[Collected data]
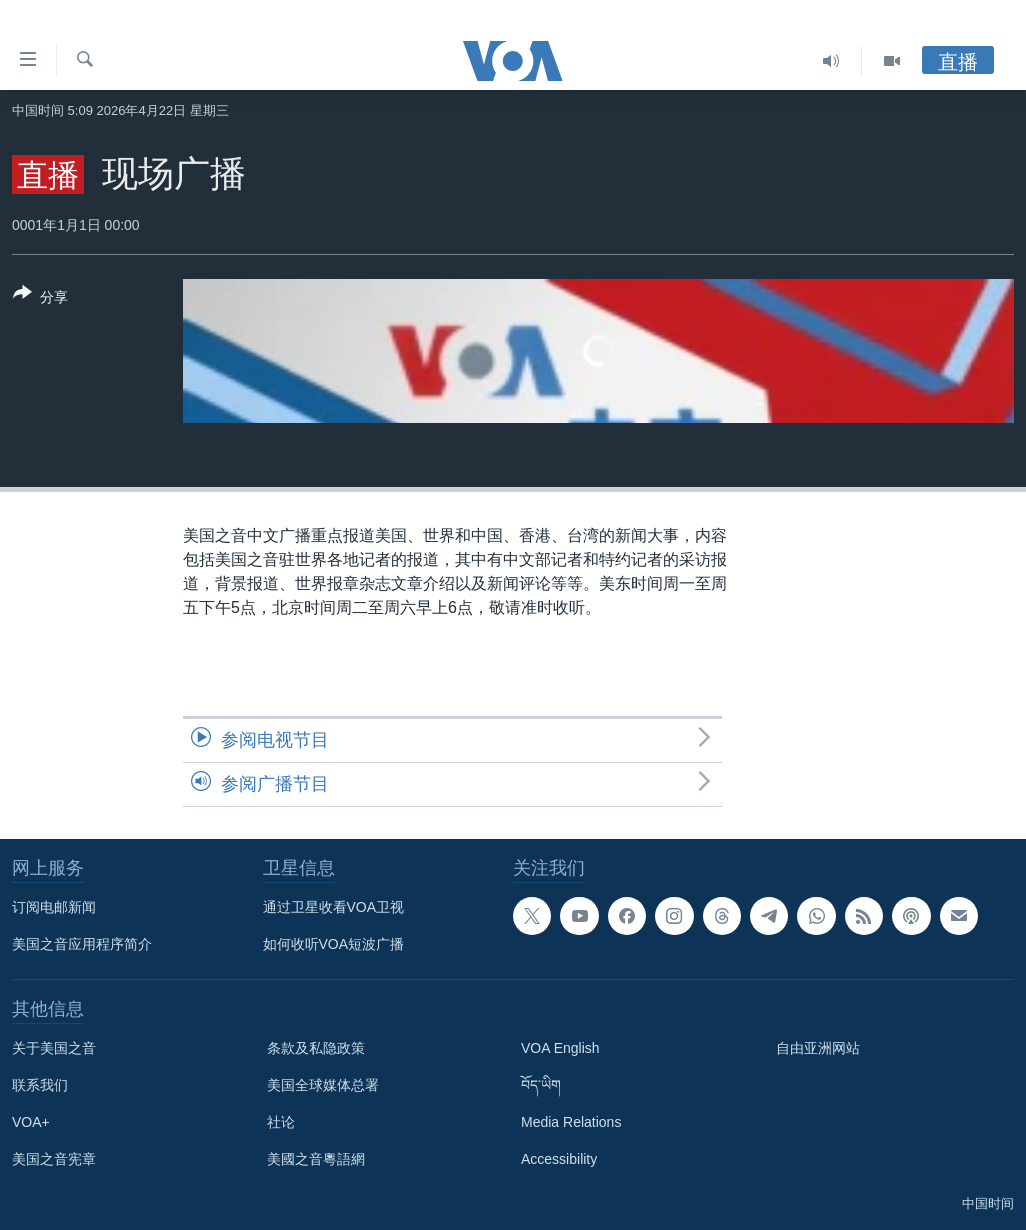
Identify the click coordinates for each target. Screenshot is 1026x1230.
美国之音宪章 (54, 1159)
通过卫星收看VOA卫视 (334, 907)
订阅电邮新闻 (54, 907)
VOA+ (31, 1122)
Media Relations (571, 1122)
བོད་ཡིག (541, 1085)
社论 (281, 1122)
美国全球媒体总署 (323, 1085)
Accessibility (559, 1159)
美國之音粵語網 (316, 1159)
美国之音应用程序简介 (82, 944)
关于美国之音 (54, 1048)
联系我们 (40, 1085)
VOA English (560, 1048)
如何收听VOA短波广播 (334, 944)
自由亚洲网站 (818, 1048)
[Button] (40, 299)
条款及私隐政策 (316, 1048)
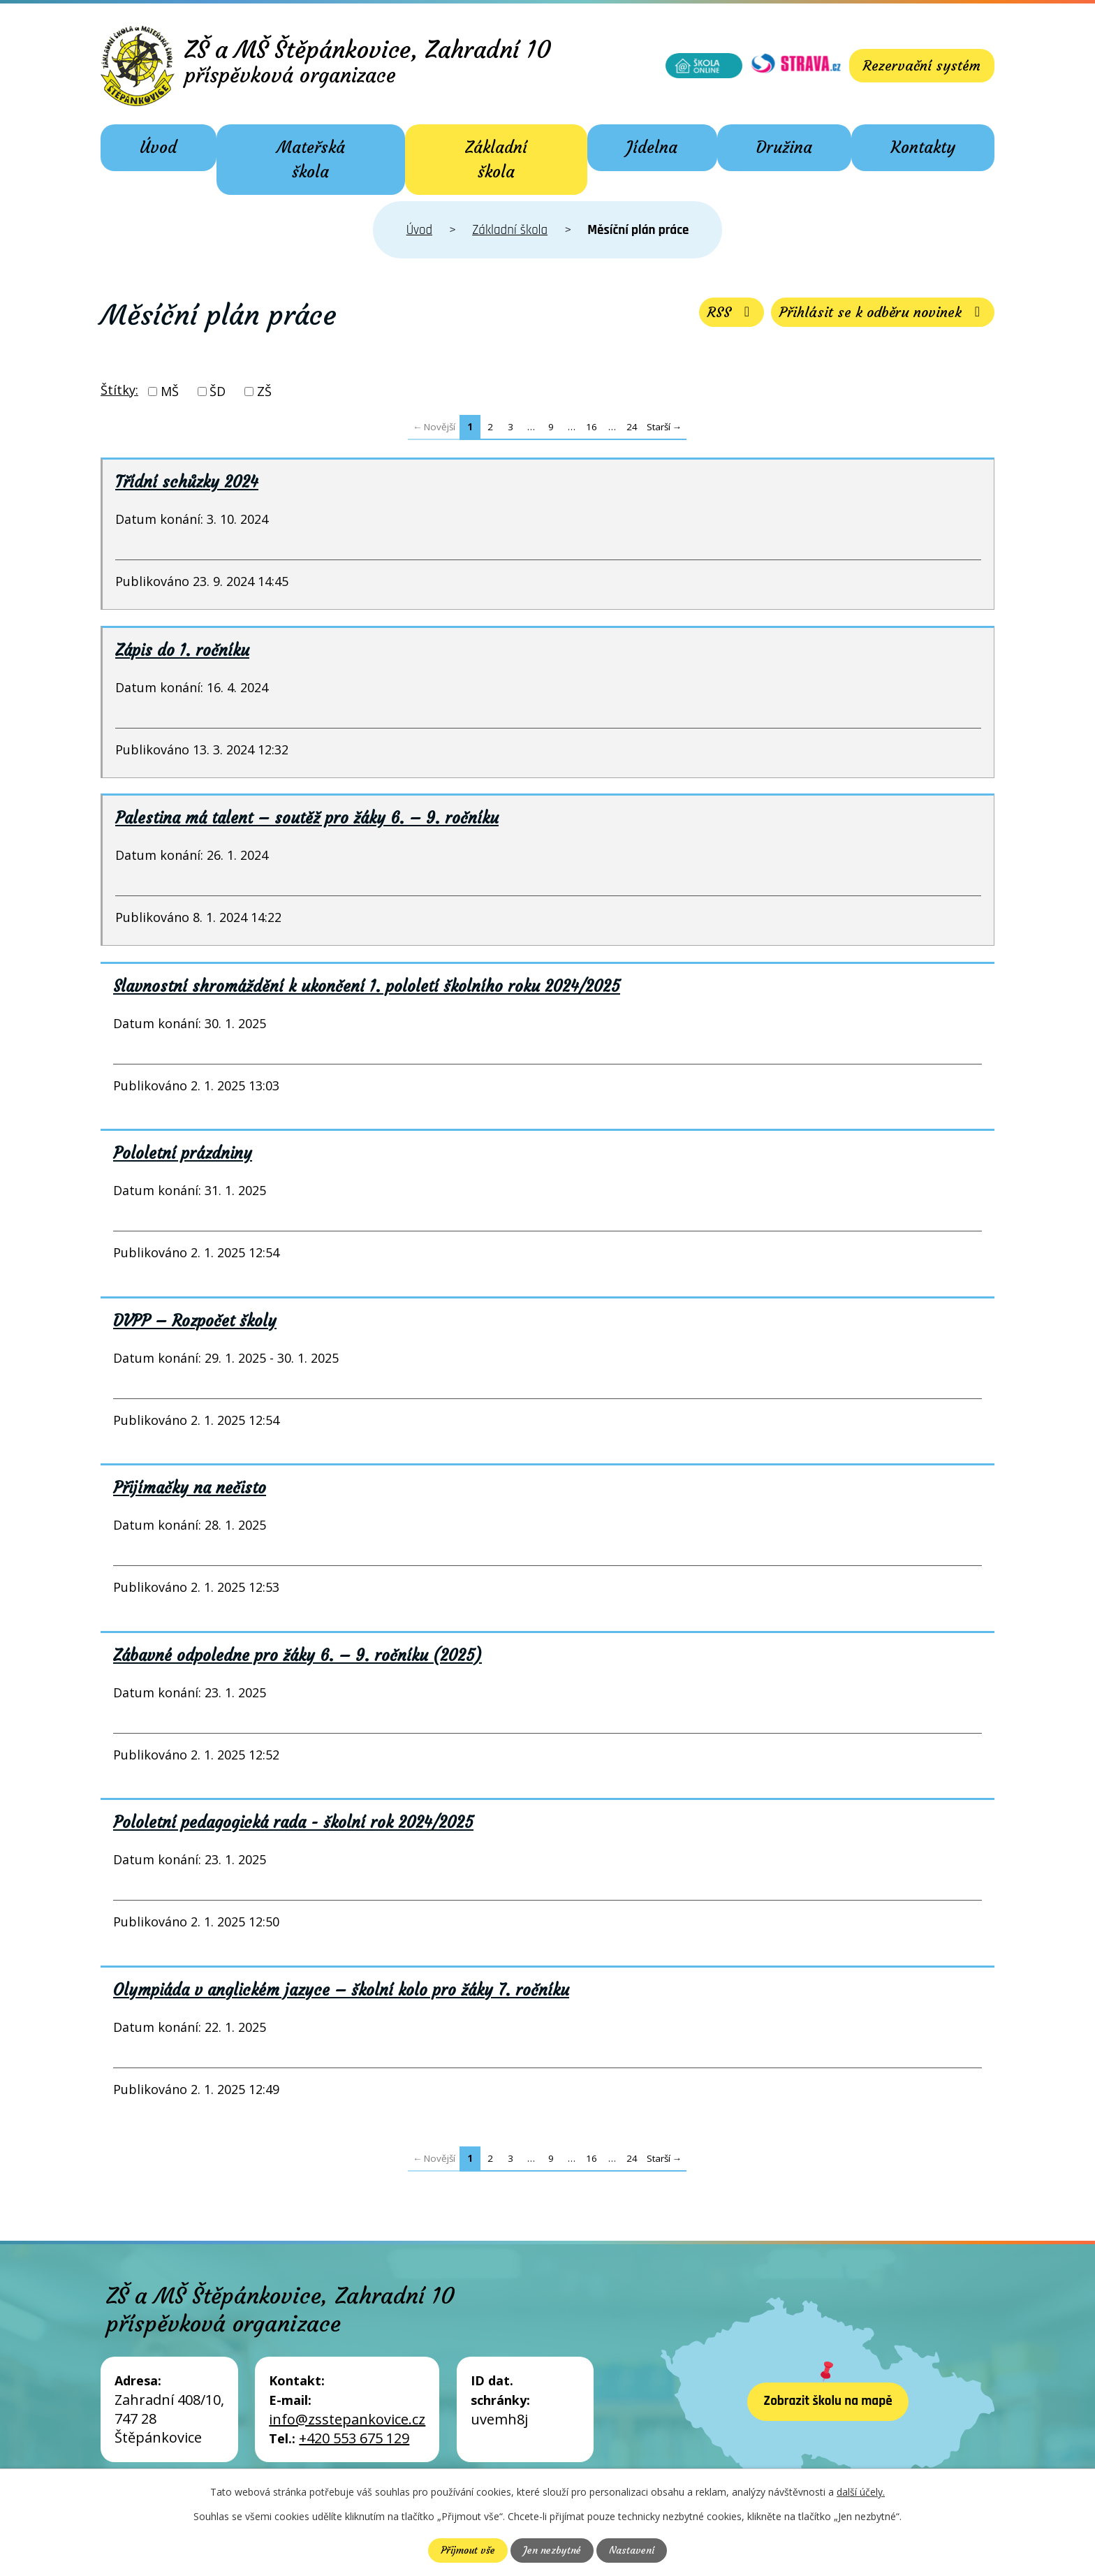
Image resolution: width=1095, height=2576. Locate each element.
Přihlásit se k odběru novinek (882, 312)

## YOUR TASK
Excluding all pictures, print exactly and only the lines from the line with "VOA+ (31, 1122)" through the end of the records above, both ends included.

## EXERCISE SOLUTION
VOA+ (31, 1122)
Media Relations (571, 1122)
བོད་ཡིག (541, 1085)
社论 (281, 1122)
美国全球媒体总署 (323, 1085)
Accessibility (559, 1159)
美國之音粵語網 (316, 1159)
美国之音应用程序简介 (82, 944)
关于美国之音 (54, 1048)
联系我们 (40, 1085)
VOA English (560, 1048)
如何收听VOA短波广播 (334, 944)
自由亚洲网站 (818, 1048)
[Button] (40, 299)
条款及私隐政策 (316, 1048)
Image resolution: width=1095, height=2576. Locate each element.
Přihlásit se k odběru novinek (882, 312)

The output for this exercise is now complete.